• Data:
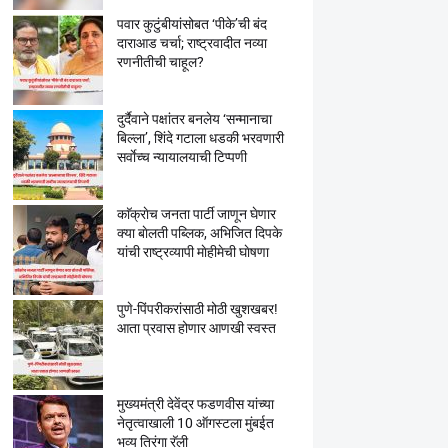
पवार कुटुंबीयांसोबत ‘पीके’ची बंद
दाराआड चर्चा; राष्ट्रवादीत नव्या
रणनीतीची चाहूल?
दुर्दैवाने पक्षांतर बनलेय ‘सन्मानाचा
बिल्ला’, शिंदे गटाला धडकी भरवणारी
सर्वाेच्च न्यायालयाची टिप्पणी
काॅक्राेच जनता पार्टी जाणून घेणार
क्या बाेलती पब्लिक, अभिजित दिपके
यांची राष्ट्रव्यापी माेहीमेची घाेषणा
पुणे-पिंपरीकरांसाठी मोठी खुशखबर!
आता प्रवास होणार आणखी स्वस्त
मुख्यमंत्री देवेंद्र फडणवीस यांच्या
नेतृत्वाखाली 10 ऑगस्टला मुंबईत
भव्य तिरंगा रॅली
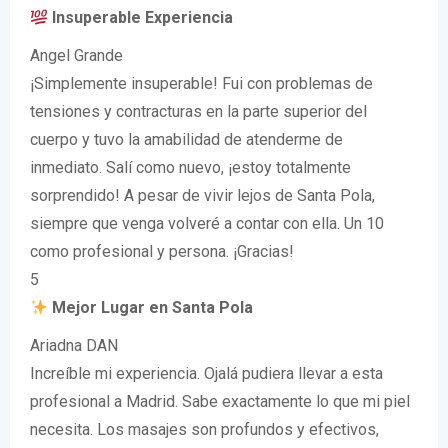
Insuperable Experiencia
Angel Grande
¡Simplemente insuperable! Fui con problemas de
tensiones y contracturas en la parte superior del
cuerpo y tuvo la amabilidad de atenderme de
inmediato. Salí como nuevo, ¡estoy totalmente
sorprendido! A pesar de vivir lejos de Santa Pola,
siempre que venga volveré a contar con ella. Un 10
como profesional y persona. ¡Gracias!
5
Mejor Lugar en Santa Pola
Ariadna DAN
Increíble mi experiencia. Ojalá pudiera llevar a esta
profesional a Madrid. Sabe exactamente lo que mi piel
necesita. Los masajes son profundos y efectivos,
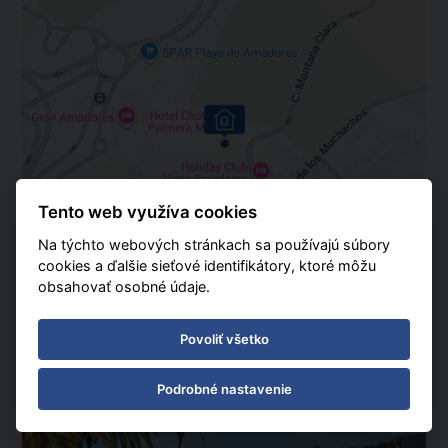
Tento web využíva cookies
Na týchto webových stránkach sa používajú súbory
cookies a ďalšie sieťové identifikátory, ktoré môžu
obsahovať osobné údaje.
Povoliť všetko
Podrobné nastavenie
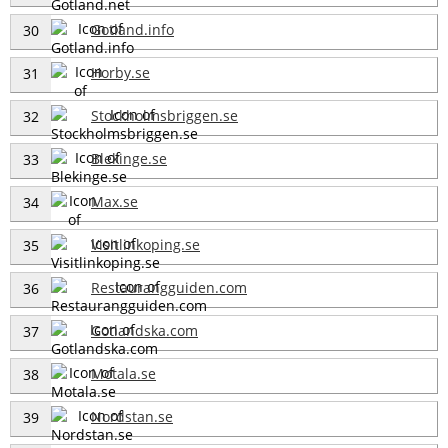
Gotland.info
30
Horby.se
31
Stockholmsbriggen.se
32
Blekinge.se
33
Max.se
34
Visitlinkoping.se
35
Restaurangguiden.com
36
Gotlandska.com
37
Motala.se
38
Nordstan.se
39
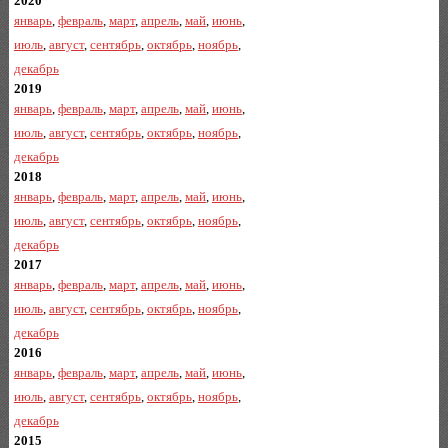
2020
январь
,
февраль
,
март
,
апрель
,
май
,
июнь
,
июль
,
август
,
сентябрь
,
октябрь
,
ноябрь
,
декабрь
2019
январь
,
февраль
,
март
,
апрель
,
май
,
июнь
,
июль
,
август
,
сентябрь
,
октябрь
,
ноябрь
,
декабрь
2018
январь
,
февраль
,
март
,
апрель
,
май
,
июнь
,
июль
,
август
,
сентябрь
,
октябрь
,
ноябрь
,
декабрь
2017
январь
,
февраль
,
март
,
апрель
,
май
,
июнь
,
июль
,
август
,
сентябрь
,
октябрь
,
ноябрь
,
декабрь
2016
январь
,
февраль
,
март
,
апрель
,
май
,
июнь
,
июль
,
август
,
сентябрь
,
октябрь
,
ноябрь
,
декабрь
2015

• What to produce: The answer to this exercise is one number: how many lines of the records above contain the string "Pola".

• Answer section: 2